··· Records shown
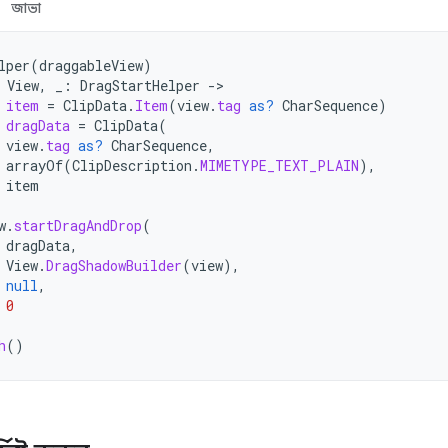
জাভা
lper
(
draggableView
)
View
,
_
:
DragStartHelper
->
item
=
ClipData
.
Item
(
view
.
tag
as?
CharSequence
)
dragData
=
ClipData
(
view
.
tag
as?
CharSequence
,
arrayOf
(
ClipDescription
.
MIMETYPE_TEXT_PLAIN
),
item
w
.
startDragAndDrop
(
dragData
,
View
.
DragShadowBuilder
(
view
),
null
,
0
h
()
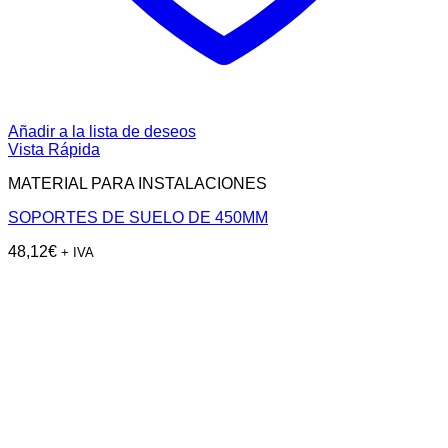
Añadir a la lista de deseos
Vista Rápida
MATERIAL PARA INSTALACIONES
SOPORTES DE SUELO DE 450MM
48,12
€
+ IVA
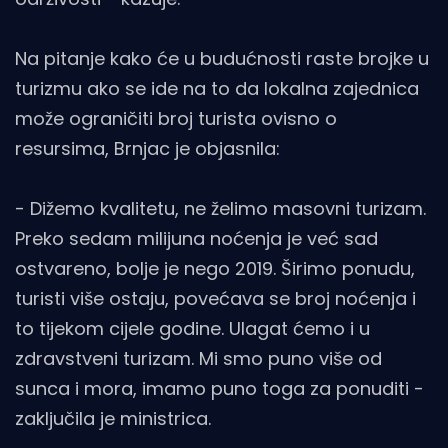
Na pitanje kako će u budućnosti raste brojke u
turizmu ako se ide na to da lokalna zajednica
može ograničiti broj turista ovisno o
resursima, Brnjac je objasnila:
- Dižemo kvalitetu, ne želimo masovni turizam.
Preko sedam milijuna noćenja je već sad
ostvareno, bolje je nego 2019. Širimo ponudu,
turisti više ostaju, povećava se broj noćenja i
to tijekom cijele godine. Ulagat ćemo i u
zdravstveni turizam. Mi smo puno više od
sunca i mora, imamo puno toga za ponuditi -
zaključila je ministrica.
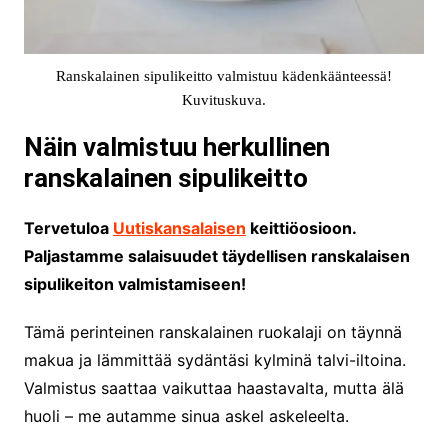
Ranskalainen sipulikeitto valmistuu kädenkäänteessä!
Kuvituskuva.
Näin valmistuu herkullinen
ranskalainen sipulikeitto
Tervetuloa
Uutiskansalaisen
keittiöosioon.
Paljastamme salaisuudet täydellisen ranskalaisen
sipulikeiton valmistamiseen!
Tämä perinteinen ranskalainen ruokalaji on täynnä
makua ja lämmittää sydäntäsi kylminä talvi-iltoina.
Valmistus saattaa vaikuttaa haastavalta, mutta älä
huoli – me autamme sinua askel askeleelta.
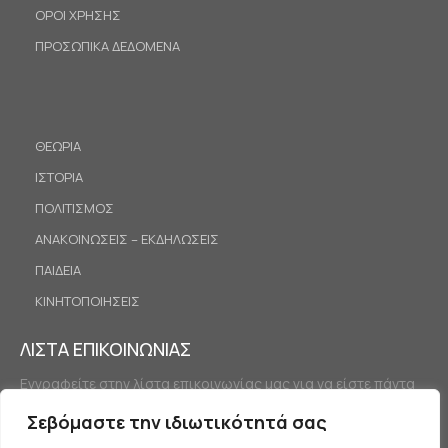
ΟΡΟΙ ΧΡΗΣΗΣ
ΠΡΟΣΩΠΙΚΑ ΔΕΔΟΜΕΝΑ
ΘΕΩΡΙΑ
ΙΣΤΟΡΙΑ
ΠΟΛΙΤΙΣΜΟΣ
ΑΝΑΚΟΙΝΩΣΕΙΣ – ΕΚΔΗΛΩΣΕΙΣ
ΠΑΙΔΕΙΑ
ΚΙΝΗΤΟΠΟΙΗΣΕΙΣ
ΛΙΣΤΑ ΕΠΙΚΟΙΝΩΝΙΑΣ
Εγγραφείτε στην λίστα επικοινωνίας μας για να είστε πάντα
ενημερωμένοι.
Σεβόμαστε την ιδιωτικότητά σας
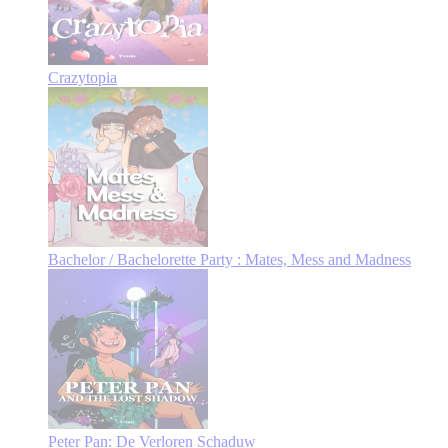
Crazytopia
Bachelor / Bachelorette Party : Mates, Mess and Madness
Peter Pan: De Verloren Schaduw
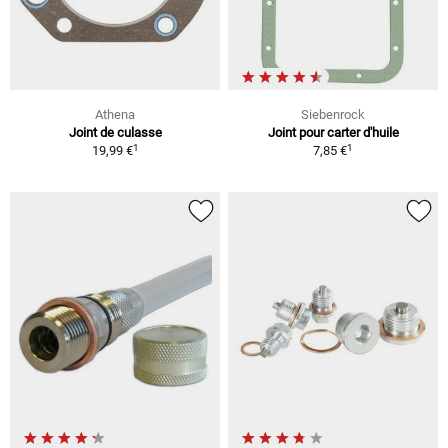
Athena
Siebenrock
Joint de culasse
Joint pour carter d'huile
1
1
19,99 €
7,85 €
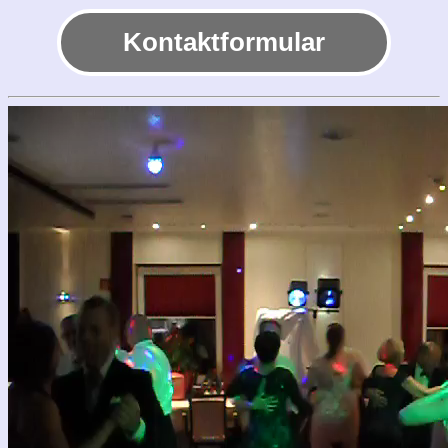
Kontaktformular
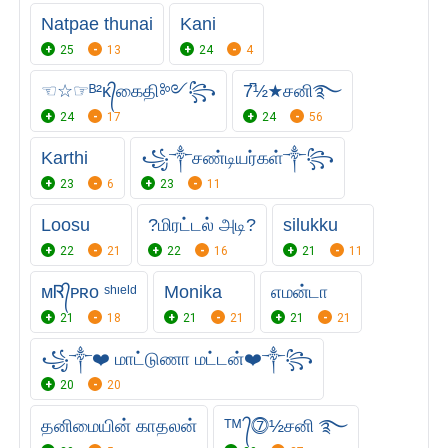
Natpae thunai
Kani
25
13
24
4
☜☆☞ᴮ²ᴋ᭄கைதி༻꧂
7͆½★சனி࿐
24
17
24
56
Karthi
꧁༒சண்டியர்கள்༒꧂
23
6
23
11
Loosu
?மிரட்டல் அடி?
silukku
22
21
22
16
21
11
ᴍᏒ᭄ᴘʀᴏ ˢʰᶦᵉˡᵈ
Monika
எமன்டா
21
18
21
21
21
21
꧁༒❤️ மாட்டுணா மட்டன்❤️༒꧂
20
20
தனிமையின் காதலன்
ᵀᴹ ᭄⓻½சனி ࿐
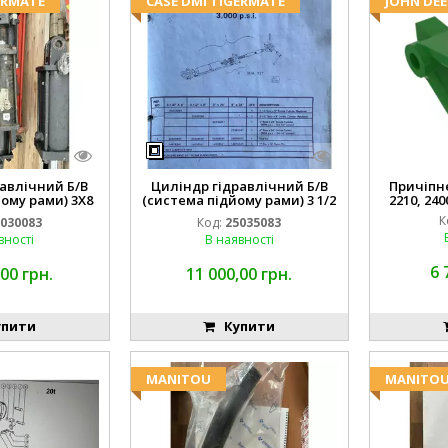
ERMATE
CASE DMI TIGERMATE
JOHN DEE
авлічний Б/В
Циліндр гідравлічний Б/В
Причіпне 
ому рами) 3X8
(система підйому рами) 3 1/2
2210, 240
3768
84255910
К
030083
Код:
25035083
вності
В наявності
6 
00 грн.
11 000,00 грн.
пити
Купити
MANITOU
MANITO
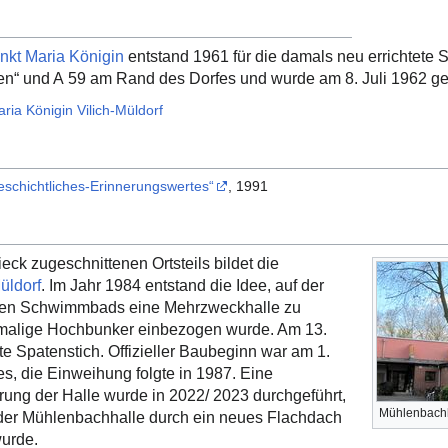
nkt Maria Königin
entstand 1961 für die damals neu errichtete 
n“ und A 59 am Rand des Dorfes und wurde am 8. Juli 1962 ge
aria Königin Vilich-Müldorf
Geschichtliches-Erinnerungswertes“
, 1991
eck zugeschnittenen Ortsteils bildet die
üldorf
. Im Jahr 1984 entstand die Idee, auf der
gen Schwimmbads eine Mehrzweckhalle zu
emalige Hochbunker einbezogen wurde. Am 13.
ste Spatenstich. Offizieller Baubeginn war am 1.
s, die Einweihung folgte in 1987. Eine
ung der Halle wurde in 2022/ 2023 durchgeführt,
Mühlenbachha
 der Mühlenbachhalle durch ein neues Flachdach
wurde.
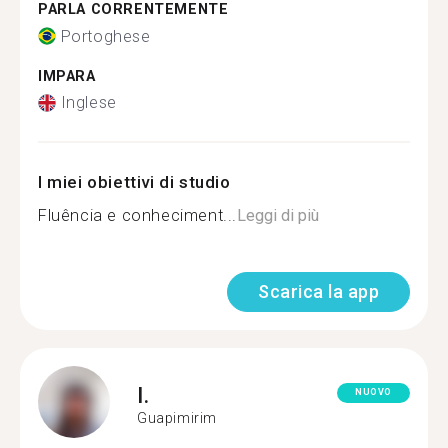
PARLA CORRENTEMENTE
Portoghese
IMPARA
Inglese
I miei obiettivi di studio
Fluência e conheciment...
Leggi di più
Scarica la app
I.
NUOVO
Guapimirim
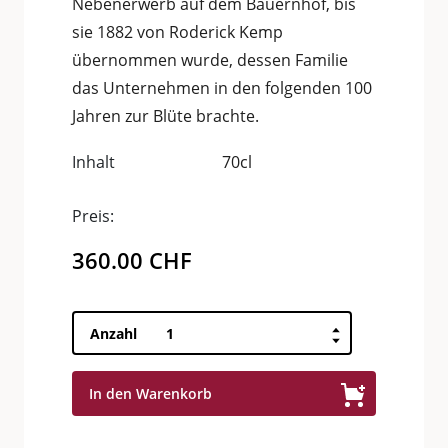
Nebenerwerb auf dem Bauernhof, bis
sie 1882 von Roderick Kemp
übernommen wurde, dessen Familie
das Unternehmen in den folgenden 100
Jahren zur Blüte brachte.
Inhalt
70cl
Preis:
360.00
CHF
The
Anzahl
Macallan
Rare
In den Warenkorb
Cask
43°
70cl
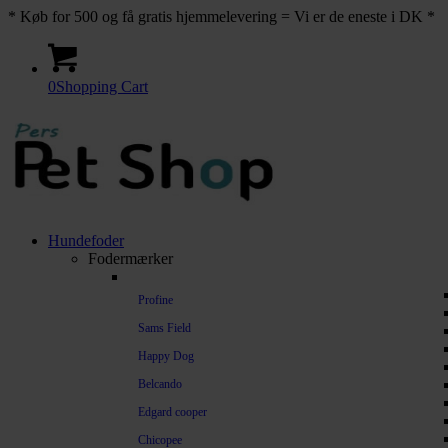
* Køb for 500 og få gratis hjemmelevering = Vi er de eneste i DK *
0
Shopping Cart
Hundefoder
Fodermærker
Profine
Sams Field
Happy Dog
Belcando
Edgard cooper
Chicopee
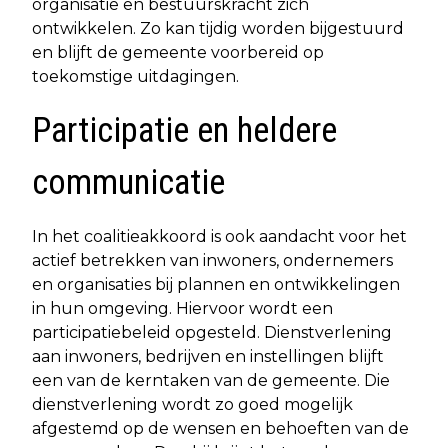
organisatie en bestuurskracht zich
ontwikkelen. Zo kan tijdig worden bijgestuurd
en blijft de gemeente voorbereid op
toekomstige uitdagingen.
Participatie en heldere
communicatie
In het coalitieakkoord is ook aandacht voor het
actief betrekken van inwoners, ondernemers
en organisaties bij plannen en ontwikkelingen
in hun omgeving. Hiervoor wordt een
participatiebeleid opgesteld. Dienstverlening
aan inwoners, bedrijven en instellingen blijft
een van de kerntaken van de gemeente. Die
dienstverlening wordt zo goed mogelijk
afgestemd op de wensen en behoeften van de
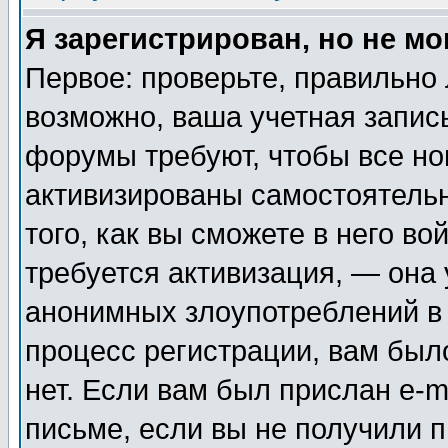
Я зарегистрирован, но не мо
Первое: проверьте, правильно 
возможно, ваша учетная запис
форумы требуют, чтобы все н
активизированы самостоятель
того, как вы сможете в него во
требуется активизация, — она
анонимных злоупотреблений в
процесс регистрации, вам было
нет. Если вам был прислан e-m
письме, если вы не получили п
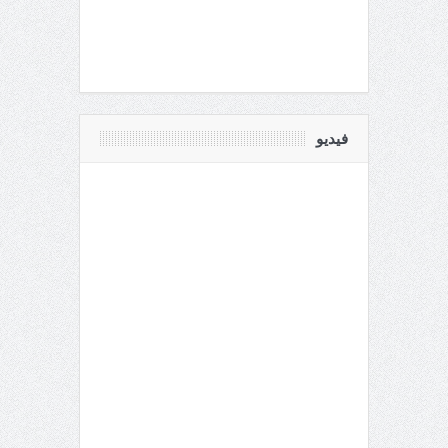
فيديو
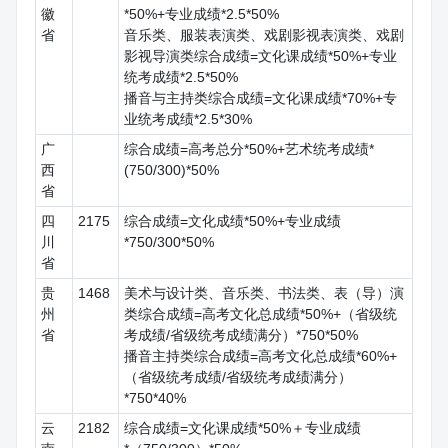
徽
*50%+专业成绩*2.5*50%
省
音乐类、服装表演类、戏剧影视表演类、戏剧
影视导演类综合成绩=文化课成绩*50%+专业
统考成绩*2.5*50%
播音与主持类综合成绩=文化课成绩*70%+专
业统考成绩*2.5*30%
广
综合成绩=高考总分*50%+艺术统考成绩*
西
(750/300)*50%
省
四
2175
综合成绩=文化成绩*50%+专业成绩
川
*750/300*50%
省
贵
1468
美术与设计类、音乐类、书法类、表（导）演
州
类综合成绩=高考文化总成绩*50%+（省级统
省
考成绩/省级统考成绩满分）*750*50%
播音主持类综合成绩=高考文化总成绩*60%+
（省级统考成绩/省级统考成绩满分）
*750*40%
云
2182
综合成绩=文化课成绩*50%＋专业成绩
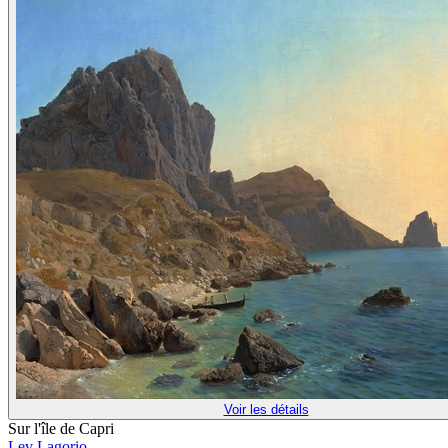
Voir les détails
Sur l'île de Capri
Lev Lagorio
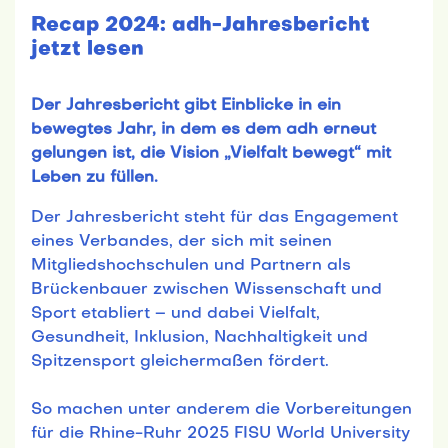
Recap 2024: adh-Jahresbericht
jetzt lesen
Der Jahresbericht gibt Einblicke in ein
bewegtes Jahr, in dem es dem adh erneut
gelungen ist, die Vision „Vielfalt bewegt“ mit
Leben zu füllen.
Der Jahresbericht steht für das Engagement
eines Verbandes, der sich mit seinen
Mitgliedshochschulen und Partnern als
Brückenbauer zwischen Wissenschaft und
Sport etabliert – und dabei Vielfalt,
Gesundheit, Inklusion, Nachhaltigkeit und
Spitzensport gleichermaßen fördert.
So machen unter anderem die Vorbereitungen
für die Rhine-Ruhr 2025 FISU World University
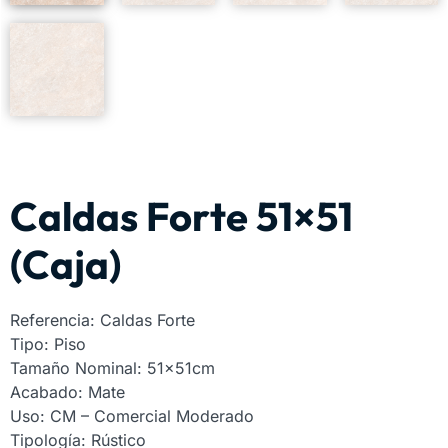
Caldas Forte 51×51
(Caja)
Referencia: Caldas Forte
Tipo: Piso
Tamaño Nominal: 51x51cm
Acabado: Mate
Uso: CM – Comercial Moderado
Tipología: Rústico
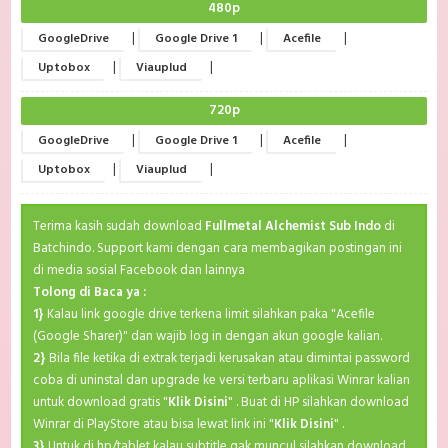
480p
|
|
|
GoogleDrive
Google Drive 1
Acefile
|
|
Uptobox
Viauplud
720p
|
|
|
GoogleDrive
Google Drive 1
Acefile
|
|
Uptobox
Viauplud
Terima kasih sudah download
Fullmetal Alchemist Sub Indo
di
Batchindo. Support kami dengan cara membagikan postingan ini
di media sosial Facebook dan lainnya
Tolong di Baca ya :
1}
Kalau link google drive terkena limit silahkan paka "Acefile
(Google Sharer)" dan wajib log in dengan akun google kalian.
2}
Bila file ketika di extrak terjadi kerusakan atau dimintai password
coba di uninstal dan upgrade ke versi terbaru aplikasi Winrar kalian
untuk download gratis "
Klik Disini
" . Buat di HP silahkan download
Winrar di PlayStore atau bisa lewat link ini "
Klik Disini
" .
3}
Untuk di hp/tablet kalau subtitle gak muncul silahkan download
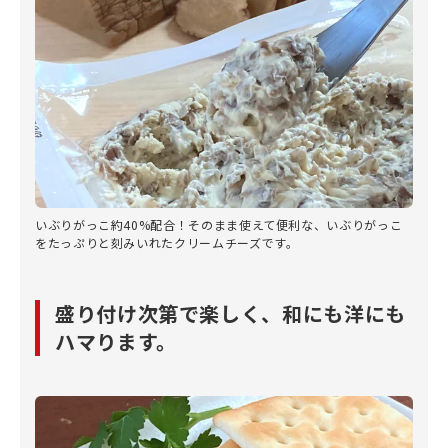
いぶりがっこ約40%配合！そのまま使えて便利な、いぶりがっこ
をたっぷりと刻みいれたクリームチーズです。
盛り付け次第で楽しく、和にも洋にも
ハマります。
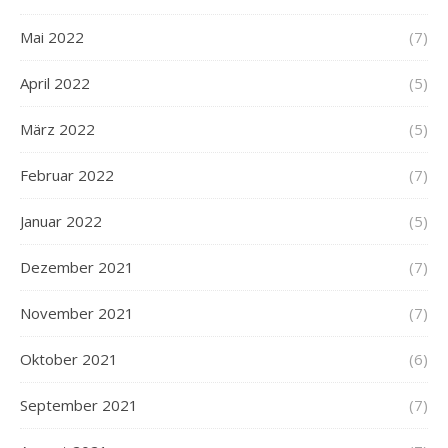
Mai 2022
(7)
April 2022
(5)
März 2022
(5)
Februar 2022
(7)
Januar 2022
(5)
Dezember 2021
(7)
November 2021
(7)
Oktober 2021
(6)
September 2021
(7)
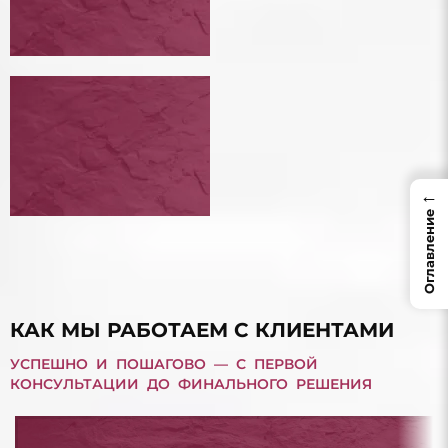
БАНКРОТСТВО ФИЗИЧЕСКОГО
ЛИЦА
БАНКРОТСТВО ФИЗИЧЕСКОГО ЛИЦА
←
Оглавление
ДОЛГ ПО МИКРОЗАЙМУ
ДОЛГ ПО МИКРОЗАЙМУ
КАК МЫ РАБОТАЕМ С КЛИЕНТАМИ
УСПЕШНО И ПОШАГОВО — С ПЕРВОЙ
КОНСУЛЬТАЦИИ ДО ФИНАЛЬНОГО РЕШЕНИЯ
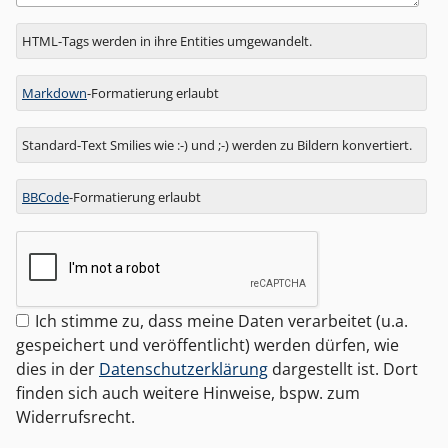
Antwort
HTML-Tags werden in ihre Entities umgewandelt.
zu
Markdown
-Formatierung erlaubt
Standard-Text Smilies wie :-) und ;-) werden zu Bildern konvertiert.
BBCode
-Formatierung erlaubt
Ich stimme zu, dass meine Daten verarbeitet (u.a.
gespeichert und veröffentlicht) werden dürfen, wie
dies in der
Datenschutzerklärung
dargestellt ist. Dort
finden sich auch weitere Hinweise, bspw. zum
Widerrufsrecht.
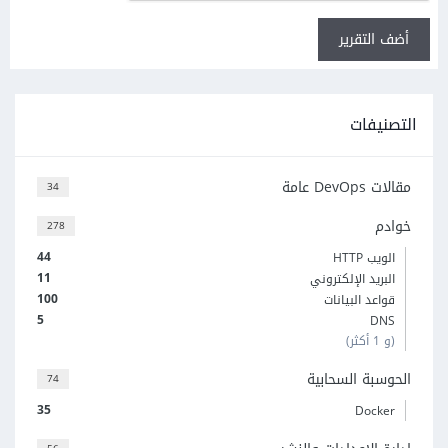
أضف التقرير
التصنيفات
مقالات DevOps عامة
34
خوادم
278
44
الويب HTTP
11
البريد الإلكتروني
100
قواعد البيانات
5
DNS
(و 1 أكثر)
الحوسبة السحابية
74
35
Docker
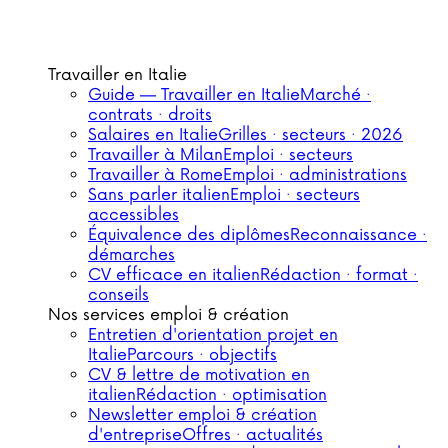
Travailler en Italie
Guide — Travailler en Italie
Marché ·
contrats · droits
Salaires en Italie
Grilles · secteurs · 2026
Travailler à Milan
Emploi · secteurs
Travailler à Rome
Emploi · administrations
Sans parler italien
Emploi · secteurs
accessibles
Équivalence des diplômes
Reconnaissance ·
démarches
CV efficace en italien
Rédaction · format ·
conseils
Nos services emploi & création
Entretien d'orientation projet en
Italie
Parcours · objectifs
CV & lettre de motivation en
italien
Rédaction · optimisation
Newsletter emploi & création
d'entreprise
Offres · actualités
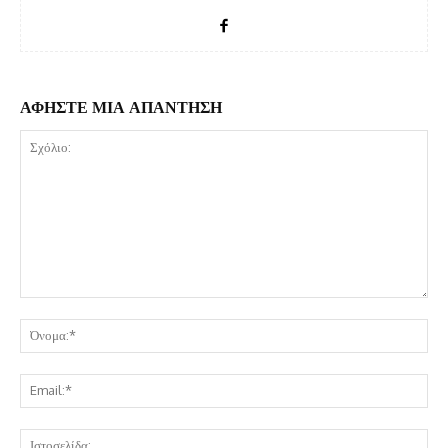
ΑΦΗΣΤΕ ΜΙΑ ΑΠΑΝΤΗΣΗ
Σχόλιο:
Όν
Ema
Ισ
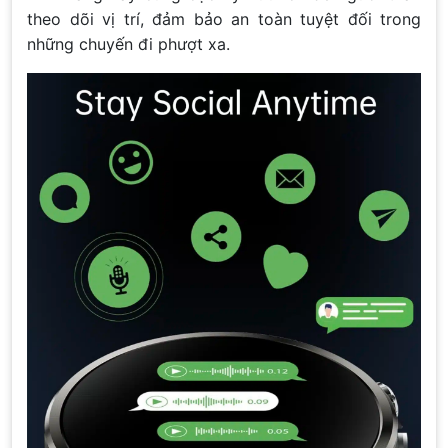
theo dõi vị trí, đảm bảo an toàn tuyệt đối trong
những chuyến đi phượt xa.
······
● **Exercise objective**:
Please go through the data and copy each line containing the word "više".

● **Expected output**:
turisti više ostaju, povećava se broj noćenja i
zdravstveni turizam. Mi smo puno više od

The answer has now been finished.